A sensor according to an embodiment of the present invention includes an electrode containing the BDND described above (hereinafter, also referred to as a “BDND electrode”). The sensor provided with the BDND electrode according to an embodiment of the present invention preferably further includes, for example, a voltage control means for controlling the electric potential of the BDND electrode, and an electric current measuring means for measuring a change in a value of electric current flowing to the electrode.

Additionally, preferably, a voltage lead wire/electric current lead wire is connected to the BDND electrode, and the electric potential is controlled by the voltage control means.

Examples of the voltage control means include a potentiostat and a constant-potential power supply device.

Examples of the electric current measuring means include an ammeter and a galvanometer.

The BDND electrode is brought into contact, along with a counter electrode, with an electrolytic solution containing the sample to be analyzed, and the electric current value is measured while controlling the electric potential using the voltage control means. When a voltage is applied, an oxidation or reduction reaction occurs by electrolysis of the analyte on the BDND electrode, but because the electric current value associated with this reaction is correlated with the concentration of the sample, the concentration of the analyte can be calculated from the electric current value measured by the electric current measuring means.

As the counter electrode, platinum, carbon, stainless steel, gold, diamond, SnO₂, and the like can be used.

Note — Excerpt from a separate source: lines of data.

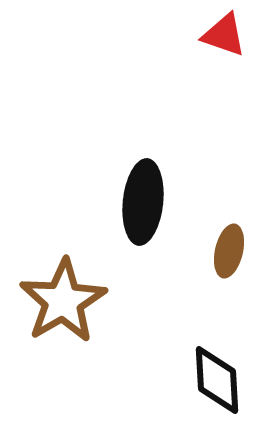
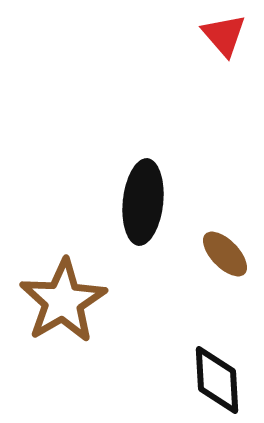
red triangle: rotated 30 degrees clockwise
brown ellipse: moved 4 px left, 3 px down; rotated 57 degrees counterclockwise
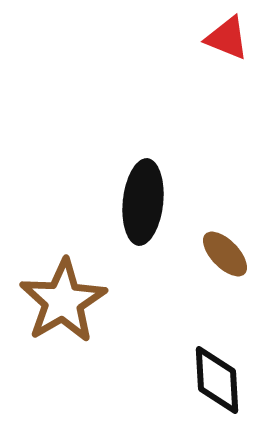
red triangle: moved 3 px right, 3 px down; rotated 27 degrees counterclockwise
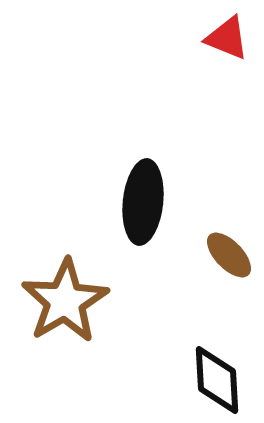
brown ellipse: moved 4 px right, 1 px down
brown star: moved 2 px right
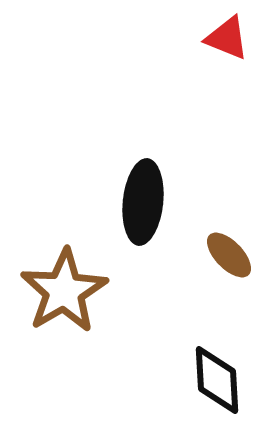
brown star: moved 1 px left, 10 px up
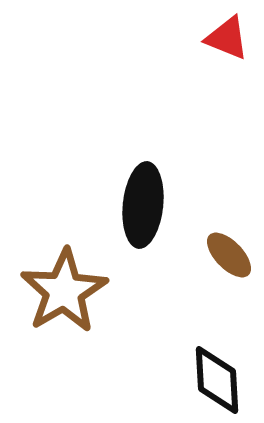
black ellipse: moved 3 px down
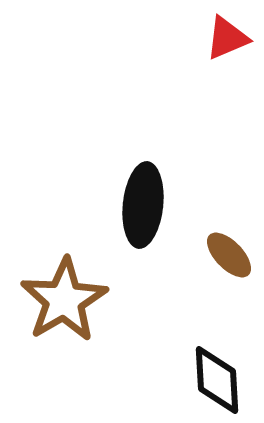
red triangle: rotated 45 degrees counterclockwise
brown star: moved 9 px down
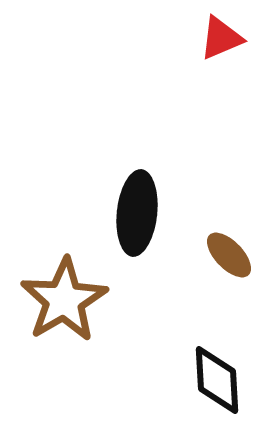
red triangle: moved 6 px left
black ellipse: moved 6 px left, 8 px down
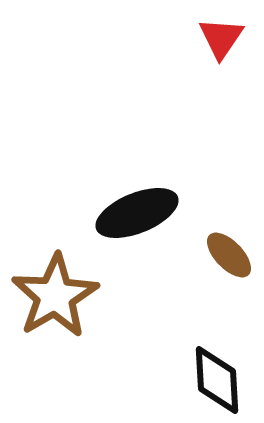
red triangle: rotated 33 degrees counterclockwise
black ellipse: rotated 62 degrees clockwise
brown star: moved 9 px left, 4 px up
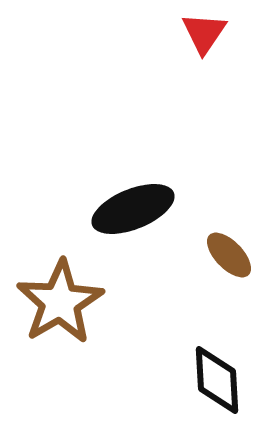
red triangle: moved 17 px left, 5 px up
black ellipse: moved 4 px left, 4 px up
brown star: moved 5 px right, 6 px down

Since the sensor according to an embodiment of the present invention includes a BDND electrode having a wide electrochemical window and a small background current, trace signals that are hidden by noise in case of metal electrodes can also be analyzed, and thus the sensor according to an embodiment of the present invention can also be used for micro-measurements in fields such as environmental analysis, clinical testing, and food inspections, for example.

EXAMPLE(S)

Hereinafter, the present invention will be described more specifically with reference to examples, but the present invention is not limited by these examples.

Example 1 (BDND Fabrication)

Formation

First, a molded explosive attached with an electric detonator was placed inside a pressure-resistant vessel (iron vessel, volume: 15 m³) for detonation, and the vessel was sealed. As the explosive, 0.50 kg of a mixture of TNT and RDX (TNT/RDX (mass ratio)=50/50) was used. Next, the electric detonator was ignited, and the explosive was detonated in the vessel. Subsequently, the vessel was left stand at the room temperature for 24 hours and thus lowering the temperature of the vessel and the contents. After this cooling, an ND crude product (including soot and aggregates of ND particles) was collected by scraping the ND crude product deposited on the inner wall of the vessel, with a spatula. The amount of the ND crude product collected was 0.025 kg.

Oxidation Treatment

Next, the ND crude product (3 g) produced in the formation process, concentrated sulfuric acid (80.6 g), and copper carbonate (catalyst amount) were loaded into a reactor, which was equipped with a condenser, while heating the reactor under 1 atm. In the condenser, a coolant at 50° C. was circulated, and an alkali trap connected to the condenser

To this, fuming nitric acid (20.4 g, an amount at which the ratio of the concentrated sulfuric acid and nitric acid was 80/20 (former/latter; mass ratio)) was added dropwise. As the reaction proceeded, the evaporated nitric acid and the resulting H₂O were condensed by the condenser and returned to inside the reactor. Meanwhile, NO, NO₂, CO, and CO₂ were collected in the alkali trap connected to the condenser. At this time, the reaction temperature was 150° C.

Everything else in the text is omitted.